Posted by Darwin Biler on February 1, 2014

Git has taken the programming community by storm. Hundreds of thousands of organizations and developers is starting  to use Git as their Version Control System (VCS).  But you might wonder what makes Git so special?

In this post, I'll going to dig into one of the mysterious aspect of Git --- The 3-Tree Architecture.

To get started with, lets  first take a look at how the typical VCS works. Usually, a VCS works by having two places to store things:

  1. Working Copy
  2. Repository

Working copy is the place where you make your changes. Whenever you edit something, it is saved in working copy and it is a physically stored in a disk.

Repository is the place where all the version of the files or  commits,  logs etc is stored.
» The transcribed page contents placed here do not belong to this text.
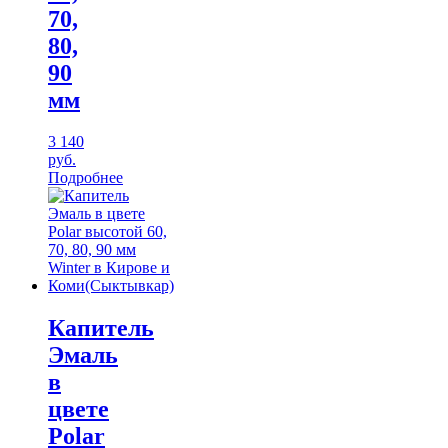
70,
80,
90
мм
3 140
руб.
Подробнее
Капитель
Эмаль
в
цвете
Polar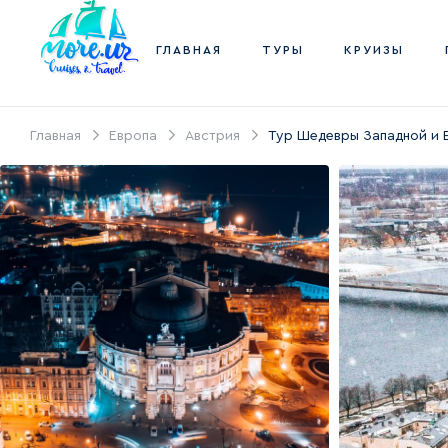
ГЛАВНАЯ
ТУРЫ
КРУИЗЫ
Главная
Европа
Австрия
Тур Шедевры Западной и 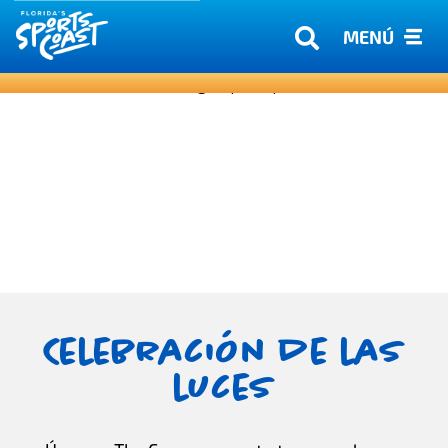
MENÚ
Celebración de las
luces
It is also saved in a disk and has its own set of files.

You cannot however change or get the files  in a repository directly, in able to retrieve a specific file from there, you have to checkout  

Checking-out is the process of getting files from repository to your working copy.  This is because you can only edit files when it is on your working copy. When you are done editing the file, you will save it back to the repository by commiting it.
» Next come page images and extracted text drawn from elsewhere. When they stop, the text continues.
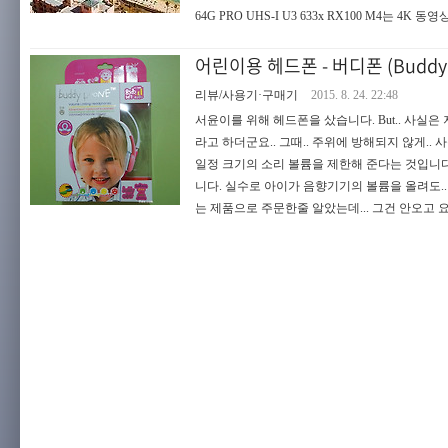
64G PRO UHS-I U3 633x RX100 M4는 4K 동
어린이용 헤드폰 - 버디폰 (Buddy
리뷰/사용기·구매기
2015. 8. 24. 22:48
서윤이를 위해 헤드폰을 샀습니다. But.. 사실은
라고 하더군요.. 그때.. 주위에 방해되지 않게.
일정 크기의 소리 볼륨을 제한해 준다는 것입니다
니다. 실수로 아이가 음향기기의 볼륨을 올려도.
는 제품으로 주문한줄 알았는데... 그건 안오고 요게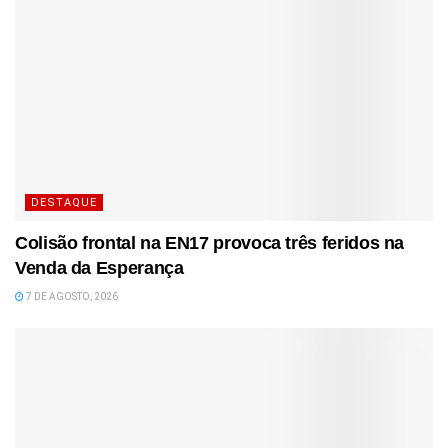
DESTAQUE
Colisão frontal na EN17 provoca três feridos na
Venda da Esperança
7 DE AGOSTO, 2026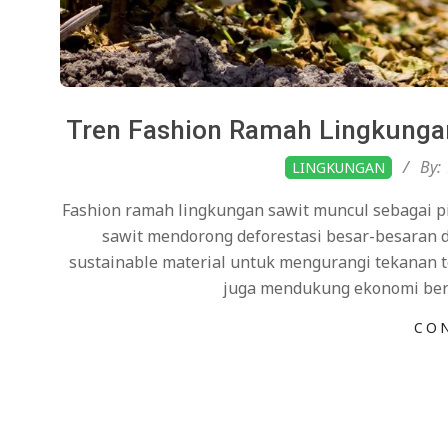
Tren Fashion Ramah Lingkungan 
2026-
By:
LINGKUNGAN
01-
Fashion ramah lingkungan sawit muncul sebagai p
22
sawit mendorong deforestasi besar-besaran d
sustainable material untuk mengurangi tekanan te
juga mendukung ekonomi ber
CO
Committing is the process of putting back the files from working copy to repository.

2-tree - New Page


In this process, Working Copy and  Repository is saved in the disk as series of folders and files like a Tree, since files and directories resembles a tree wherein folder represents a branch of a tree and files represents the leaf. Hence, this architecture is called 2 Tree Architecture. Because you have two tree in there -- Working Copy and Repository. The famous VCS with this kind of architecture is Subversion or SVN.

Now, that you know what a 2 Tree Architecture looks like, interesting to say Git has different one, it is instead powered by 3 Trees!

Why three you might ask?

Well, interestingly, Git has also the Working Copy and Repository as well, but it had added an extra tree in between:



As you can see above, there is a new tree called Staging. What this is for?
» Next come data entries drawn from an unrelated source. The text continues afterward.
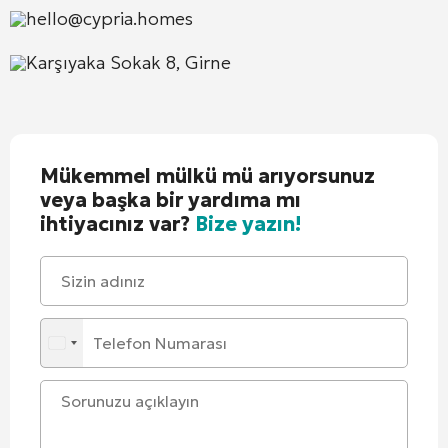
hello@cypria.homes
Karşıyaka Sokak 8, Girne
Mükemmel mülkü mü arıyorsunuz
veya başka bir yardıma mı
ihtiyacınız var?
Bize yazın!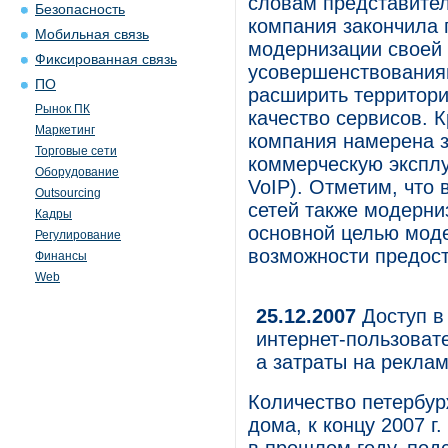
словам представител
Безопасность
компания закончила 
Мобильная связь
модернизации своей 
Фиксированная связь
усовершенствования
ПО
расширить территори
Рынок ПК
качество сервисов. К
Маркетинг
компания намерена за
Торговые сети
коммерческую эксплуат
Оборудование
VoIP). Отметим, что
Outsourcing
сетей также модерни
Кадры
основной целью моде
Регулирование
возможности предост
Финансы
Web
25.12.2007
Доступ в
интернет-пользовате
а затраты на реклам
Количество петербур
дома, к концу 2007 г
This is one of the fundamental difference of Git that sets it apart from other VCS, this Staging tree (usually termed as Staging area) is a place where you prepare all the things that you are going to commit.

In Git, you don't move things directly from your working copy to the repository, you have to stage them first, one of the main benefits of this is, lets say:

You did changes on your 10 files, 2 of the files is something related to fixing an alignment issue in a webpage, while the other 8 changed files is related to database connection..

In 2 Tree architecture, you will commit all those 10 files in a single commit message. Probably you will commit it with this message:

"Had fixed the logo and database connection issue"

Well, the problem with that is, the commit deals with 2 different things:

  •  Logo fix
  •  Database connection

So what?  you might say

Well, it might be ok at the first glance, but in a real scenario, this simple things could lead in a disastrous consequence.

Consider after several month, the fix on the logo was requested to be undone for some reason. The first thing you might do is go back to that commit and revert it.

Now the problem is this -- the only thing you want to revert it the logo related changes, but apparently, the database-related fixes was also reverted back!

Now, the problem comes up and you have to re-apply the database related changes.

You might say that its not that big of an issue since you cant just manually redo the change, but imagine this thing happening in a large scale codebase with hundreds of codes with 50 programmers working, that is a nightmare!

This problem can be avoided by putting the staging between the working copy and repository. This is how, when you edited the 10 files, you will add the 10 files in the staging area, then selectively commit only the 2 files related to logo fixes, then commit it to repository with a message.

"logo fixes"

Remember that even though you had committed the 2 files, the other 8 files is still in staging area. You then commit the other 8 files with the message:

"database connection fixes"

Now, all the changes is moved from Staging to the repository and they are clearly seperated by 2 commits. When the time needs that you need to revert the "logo fixes commit", you are sure that the "database connection fixes" will not gonna be unintentionally reverted back as well.

There is many other uses of the Staging area aside from this, but this is the concept behind why Git is using this 3 Tree architecture.